*** Begin section ***
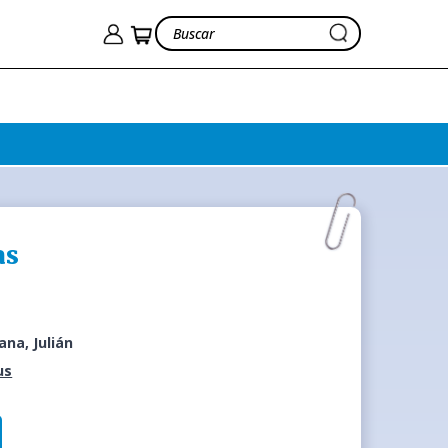
as
na, Julián
us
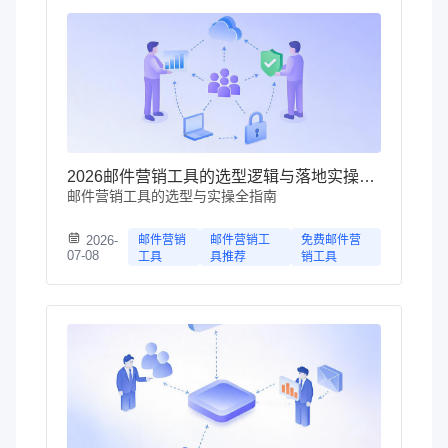
2026邮件营销工具的选型逻辑与落地实操指南
邮件营销工具的选型与实操全指南
2026-
邮件营销
邮件营销工
免费邮件营
07-08
工具
具推荐
销工具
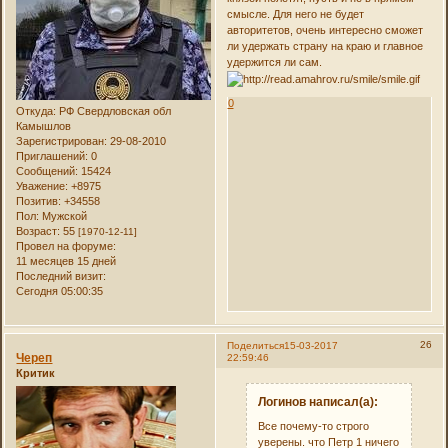
смысле. Для него не будет
авторитетов, очень интересно сможет
ли удержать страну на краю и главное
удержится ли сам.
0
Откуда:
РФ Свердловская обл
Камышлов
Зарегистрирован
: 29-08-2010
Приглашений:
0
Сообщений:
15424
Уважение:
+8975
Позитив:
+34558
Пол:
Мужской
Возраст:
55
[1970-12-11]
Провел на форуме:
11 месяцев 15 дней
Последний визит:
Сегодня 05:00:35
26
Поделиться
15-03-2017
Череп
22:59:46
Критик
Логинов написал(а):
Все почему-то строго
уверены. что Петр 1 ничего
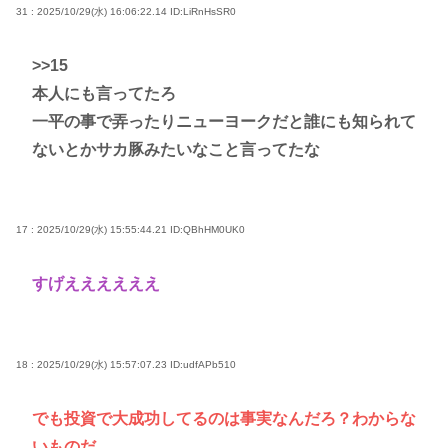
31 : 2025/10/29(水) 16:06:22.14
ID:LiRnHsSR0
>>15
本人にも言ってたろ
一平の事で弄ったりニューヨークだと誰にも知られて
ないとかサカ豚みたいなこと言ってたな
17 : 2025/10/29(水) 15:55:44.21
ID:QBhHM0UK0
すげええええええ
18 : 2025/10/29(水) 15:57:07.23
ID:udfAPb510
でも投資で大成功してるのは事実なんだろ？わからな
いものだ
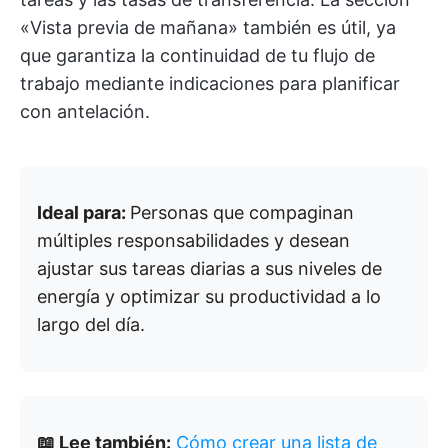
«Vista previa de mañana» también es útil, ya
que garantiza la continuidad de tu flujo de
trabajo mediante indicaciones para planificar
con antelación.
Ideal para:
Personas que compaginan
múltiples responsabilidades y desean
ajustar sus tareas diarias a sus niveles de
energía y optimizar su productividad a lo
largo del día.
📖 Lee también:
Cómo crear una lista de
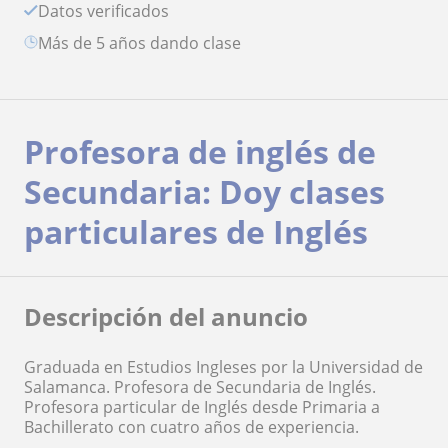
Datos verificados
más de 5 años dando clase
Profesora de inglés de
Secundaria: Doy clases
particulares de Inglés
Descripción del anuncio
Graduada en Estudios Ingleses por la Universidad de
Salamanca. Profesora de Secundaria de Inglés.
Profesora particular de Inglés desde Primaria a
Bachillerato con cuatro años de experiencia.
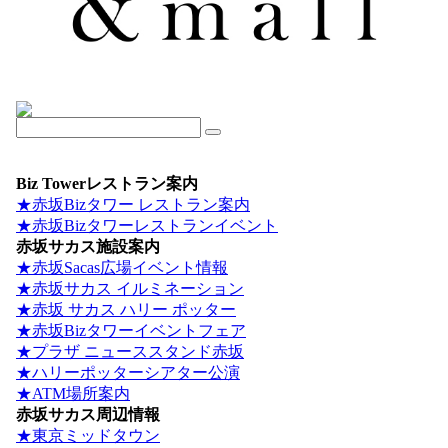
Biz Towerレストラン案内
★赤坂Bizタワー レストラン案内
★赤坂Bizタワーレストランイベント
赤坂サカス施設案内
★赤坂Sacas広場イベント情報
★赤坂サカス イルミネーション
★赤坂 サカス ハリー ポッター
★赤坂Bizタワーイベントフェア
★プラザ ニューススタンド赤坂
★ハリーポッターシアター公演
★ATM場所案内
赤坂サカス周辺情報
★東京ミッドタウン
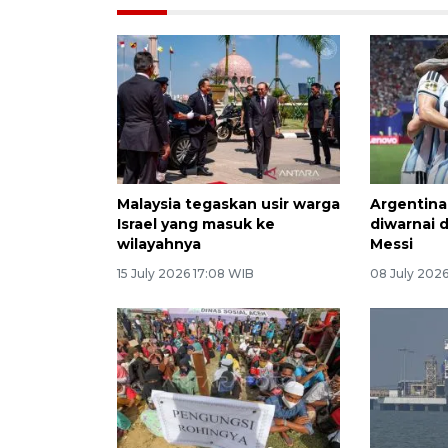
Malaysia tegaskan usir warga
Argentina 
Israel yang masuk ke
diwarnai
wilayahnya
Messi
15 July 2026 17:08 WIB
08 July 2026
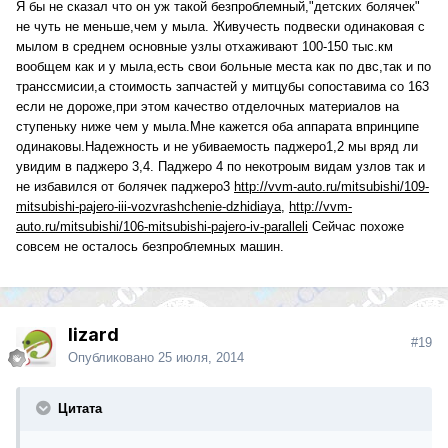
Я бы не сказал что он уж такой безпроблемный,"детских болячек"
не чуть не меньше,чем у мыла. Живучесть подвески одинаковая с
мылом в среднем основные узлы отхаживают 100-150 тыс.км
вообщем как и у мыла,есть свои больные места как по двс,так и по
транссмисии,а стоимость запчастей у митцубы сопоставима со 163
если не дороже,при этом качество отделочных материалов на
ступеньку ниже чем у мыла.Мне кажется оба аппарата впринципе
одинаковы.Надежность и не убиваемость паджеро1,2 мы вряд ли
увидим в паджеро 3,4. Паджеро 4 по некотроым видам узлов так и
не избавился от болячек паджеро3
http://vvm-auto.ru/mitsubishi/109-
mitsubishi-pajero-iii-vozvrashchenie-dzhidiaya
,
http://vvm-
auto.ru/mitsubishi/106-mitsubishi-pajero-iv-paralleli
Сейчас похоже
совсем не осталось безпроблемных машин.
lizard
#19
Опубликовано
25 июля, 2014
Цитата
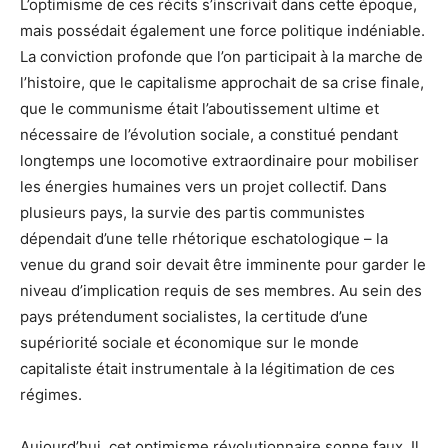
L’optimisme de ces récits s’inscrivait dans cette époque,
mais possédait également une force politique indéniable.
La conviction profonde que l’on participait à la marche de
l’histoire, que le capitalisme approchait de sa crise finale,
que le communisme était l’aboutissement ultime et
nécessaire de l’évolution sociale, a constitué pendant
longtemps une locomotive extraordinaire pour mobiliser
les énergies humaines vers un projet collectif. Dans
plusieurs pays, la survie des partis communistes
dépendait d’une telle rhétorique eschatologique – la
venue du grand soir devait être imminente pour garder le
niveau d’implication requis de ses membres. Au sein des
pays prétendument socialistes, la certitude d’une
supériorité sociale et économique sur le monde
capitaliste était instrumentale à la légitimation de ces
régimes.
Aujourd’hui, cet optimisme révolutionnaire sonne faux. Il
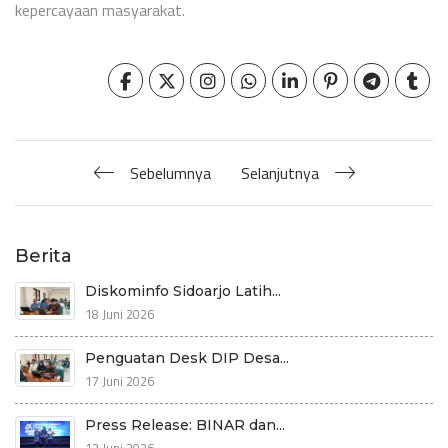
kepercayaan masyarakat.
Sebelumnya
Selanjutnya
Berita
Diskominfo Sidoarjo Latih...
18 Juni 2026
Penguatan Desk DIP Desa...
17 Juni 2026
Press Release: BINAR dan...
13 Juni 2026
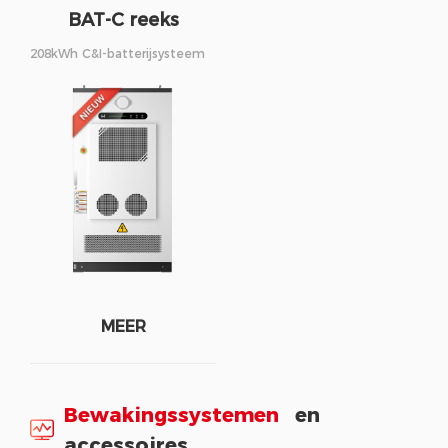
BAT-C reeks
208kWh C&I-batterijsysteem
MEER
Bewakingssystemen
en
accessoires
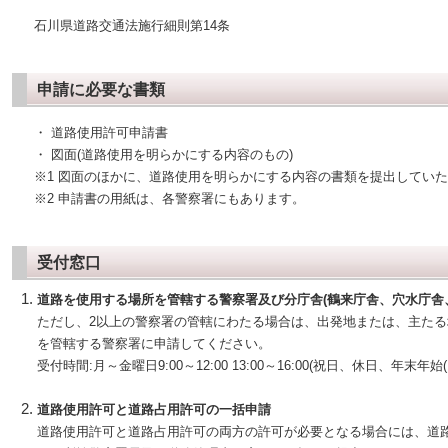
石川県道路交通法施行細則第14条
申請に必要な書類
・ 道路使用許可申請書
・ 図面(道路使用を明らかにする内容のもの)
※1 図面のほかに、道路使用を明らかにする内容の書類を提出してい
※2 申請書の用紙は、各警察署にもあります。
受付窓口
道路を使用する場所を管轄する警察署及び分庁舎(鶴来庁舎、穴水庁舎
ただし、2以上の警察署の管轄にわたる場合は、出発地または、主たる
を管轄する警察署に申請してください。
受付時間:月～金曜日9:00～12:00 13:00～16:00(祝日、休日、年末年始(1
道路使用許可と道路占用許可の一括申請
道路使用許可と道路占用許可の両方の許可が必要となる場合には、道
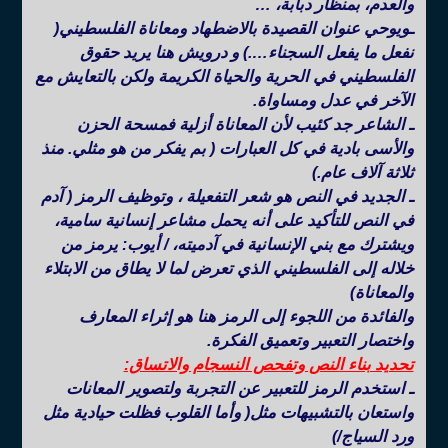
والعدم، بمنظار دبابة، …
ـويوحي عنوان القصيدة بالاضطهاد ومعاناة الفلسطيني(
نفعل ما يفعل السجناء….) و درويش هنا يريد حقوق
الفلسطيني في الحرية والحياة الكريمة ولكن بالتعايش مع
الآخر في عدل ومساواة.
ـ الشاعر جد كئيب لأن المعاناة أزلية فمسحة الحزن
والأسى بادية في كل العبارات ( بم يفكر من هو مثلي. منذ
ثلاثة آلاف عام.)
ـ الجديد في النص هو شعر التفعيلة ، وتوظيف الرمز ( آدم
في النص للتأكيد على أنه يحمل مشاعر إنسانية سامية،
ويشترك مع بني الإنسانية في آدميته، / أيوب: يرمز من
خلاله إلى الفلسطيني الذي تعرض لما لا يطاق من الابتلاء
والمعاناة)
والفائدة من اللجوء إلى الرمز هنا هو إثراء المعارف
واختصار التعبير وتعميق الفكرة.
تحديد بناء النص وتفحص النسجام والاتساق:
ـ استخدم الرمز للتعبير عن التجربة ولتصوير المعانات
واستعان بالتشبيهات مثل( وأما القلوب فظلت حيادية مثل
ورد السياج/)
*** End section ***
■ **What this task involves**: Retype each entry exactly as it appears, excluding any image.

■ **The answer**:
as
na, Julián
us
2026邮件营销工具的选型逻辑与落地实操指南
邮件营销工具的选型与实操全指南
2026-
邮件营销
邮件营销工
免费邮件营
07-08
工具
具推荐
销工具
смысле. Для него не будет
авторитетов, очень интересно сможет
ли удержать страну на краю и главное
удержится ли сам.
0
Откуда:
РФ Свердловская обл
Камышлов
Зарегистрирован
: 29-08-2010
Приглашений:
0
Сообщений:
15424
Уважение:
+8975
Позитив:
+34558
Пол:
Мужской
Возраст:
55
[1970-12-11]
Провел на форуме:
11 месяцев 15 дней
Последний визит:
Сегодня 05:00:35
26
Поделиться
15-03-2017
Череп
22:59:46
Критик
Логинов написал(а):
Все почему-то строго
уверены. что Петр 1 ничего
31 : 2025/10/29(水) 16:06:22.14
ID:LiRnHsSR0
>>15
本人にも言ってたろ
一平の事で弄ったりニューヨークだと誰にも知られて
ないとかサカ豚みたいなこと言ってたな
17 : 2025/10/29(水) 15:55:44.21
ID:QBhHM0UK0
すげええええええ
18 : 2025/10/29(水) 15:57:07.23
ID:udfAPb510
でも投資で大成功してるのは事実なんだろ？わからな
いものだ
«Vista previa de mañana» también es útil, ya
que garantiza la continuidad de tu flujo de
trabajo mediante indicaciones para planificar
con antelación.
Ideal para:
Personas que compaginan
múltiples responsabilidades y desean
ajustar sus tareas diarias a sus niveles de
energía y optimizar su productividad a lo
largo del día.
📖 Lee también:
Cómo crear una lista de
Datos verificados
más de 5 años dando clase
Profesora de inglés de
Secundaria: Doy clases
particulares de Inglés
Descripción del anuncio
Graduada en Estudios Ingleses por la Universidad de
Salamanca. Profesora de Secundaria de Inglés.
Profesora particular de Inglés desde Primaria a
Bachillerato con cuatro años de experiencia.
Biz Towerレストラン案内
★赤坂Bizタワー レストラン案内
★赤坂Bizタワーレストランイベント
赤坂サカス施設案内
★赤坂Sacas広場イベント情報
★赤坂サカス イルミネーション
★赤坂 サカス ハリー ポッター
★赤坂Bizタワーイベントフェア
★プラザ ニューススタンド赤坂
★ハリーポッターシアター公演
★ATM場所案内
赤坂サカス周辺情報
★東京ミッドタウン
Malaysia tegaskan usir warga
Argentina 
Israel yang masuk ke
diwarnai
wilayahnya
Messi
15 July 2026 17:08 WIB
08 July 2026
Я бы не сказал что он уж такой безпроблемный,"детских болячек"
не чуть не меньше,чем у мыла. Живучесть подвески одинаковая с
мылом в среднем основные узлы отхаживают 100-150 тыс.км
вообщем как и у мыла,есть свои больные места как по двс,так и по
транссмисии,а стоимость запчастей у митцубы сопоставима со 163
если не дороже,при этом качество отделочных материалов на
ступеньку ниже чем у мыла.Мне кажется оба аппарата впринципе
одинаковы.Надежность и не убиваемость паджеро1,2 мы вряд ли
увидим в паджеро 3,4. Паджеро 4 по некотроым видам узлов так и
не избавился от болячек паджеро3
http://vvm-auto.ru/mitsubishi/109-
mitsubishi-pajero-iii-vozvrashchenie-dzhidiaya
,
http://vvm-
auto.ru/mitsubishi/106-mitsubishi-pajero-iv-paralleli
Сейчас похоже
совсем не осталось безпроблемных машин.
lizard
#19
Опубликовано
25 июля, 2014
Цитата
L’optimisme de ces récits s’inscrivait dans cette époque,
mais possédait également une force politique indéniable.
La conviction profonde que l’on participait à la marche de
l’histoire, que le capitalisme approchait de sa crise finale,
que le communisme était l’aboutissement ultime et
nécessaire de l’évolution sociale, a constitué pendant
longtemps une locomotive extraordinaire pour mobiliser
les énergies humaines vers un projet collectif. Dans
plusieurs pays, la survie des partis communistes
dépendait d’une telle rhétorique eschatologique – la
venue du grand soir devait être imminente pour garder le
niveau d’implication requis de ses membres. Au sein des
pays prétendument socialistes, la certitude d’une
supériorité sociale et économique sur le monde
capitaliste était instrumentale à la légitimation de ces
régimes.
Aujourd’hui, cet optimisme révolutionnaire sonne faux. Il
kepercayaan masyarakat.
Sebelumnya
Selanjutnya
Berita
Diskominfo Sidoarjo Latih...
18 Juni 2026
Penguatan Desk DIP Desa...
17 Juni 2026
Press Release: BINAR dan...
13 Juni 2026
BAT-C reeks
208kWh C&I-batterijsysteem
MEER
Bewakingssystemen
en
accessoires
石川県道路交通法施行細則第14条
申請に必要な書類
・ 道路使用許可申請書
・ 図面(道路使用を明らかにする内容のもの)
※1 図面のほかに、道路使用を明らかにする内容の書類を提出してい
※2 申請書の用紙は、各警察署にもあります。
受付窓口
道路を使用する場所を管轄する警察署及び分庁舎(鶴来庁舎、穴水庁舎
ただし、2以上の警察署の管轄にわたる場合は、出発地または、主たる
を管轄する警察署に申請してください。
受付時間:月～金曜日9:00～12:00 13:00～16:00(祝日、休日、年末年始(1
道路使用許可と道路占用許可の一括申請
道路使用許可と道路占用許可の両方の許可が必要となる場合には、道
والعدم، بمنظار دبابة، …
ـويوحي عنوان القصيدة بالاضطهاد ومعاناة الفلسطيني(
نفعل ما يفعل السجناء….) و درويش هنا يريد حقوق
الفلسطيني في الحرية والحياة الكريمة ولكن بالتعايش مع
الآخر في عدل ومساواة.
ـ الشاعر جد كئيب لأن المعاناة أزلية فمسحة الحزن
والأسى بادية في كل العبارات ( بم يفكر من هو مثلي. منذ
ثلاثة آلاف عام.)
ـ الجديد في النص هو شعر التفعيلة ، وتوظيف الرمز ( آدم
في النص للتأكيد على أنه يحمل مشاعر إنسانية سامية،
ويشترك مع بني الإنسانية في آدميته، / أيوب: يرمز من
خلاله إلى الفلسطيني الذي تعرض لما لا يطاق من الابتلاء
والمعاناة)
والفائدة من اللجوء إلى الرمز هنا هو إثراء المعارف
واختصار التعبير وتعميق الفكرة.
تحديد بناء النص وتفحص النسجام والاتساق:
ـ استخدم الرمز للتعبير عن التجربة ولتصوير المعانات
واستعان بالتشبيهات مثل( وأما القلوب فظلت حيادية مثل
ورد السياج/)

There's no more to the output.